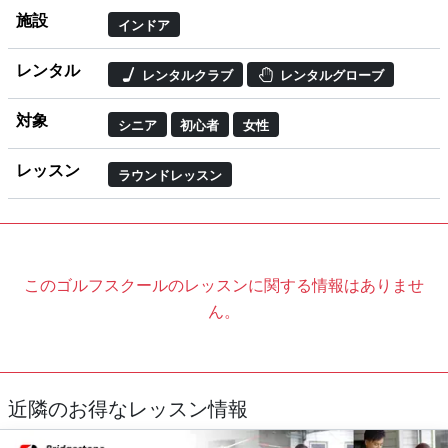
施設
インドア
レンタル
レンタルクラブ
レンタルグローブ
対象
シニア
初心者
女性
レッスン
ラウンドレッスン
このゴルフスクールのレッスンに関する情報はありませ
ん。
近隣のお得なレッスン情報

THE TASK:
Please repeat every record exactly, leaving the pictures out.

TASK OUTPUT:
施設
インドア
レンタル
レンタルクラブ
レンタルグローブ
対象
シニア
初心者
女性
レッスン
ラウンドレッスン
このゴルフスクールのレッスンに関する情報はありませ
ん。
近隣のお得なレッスン情報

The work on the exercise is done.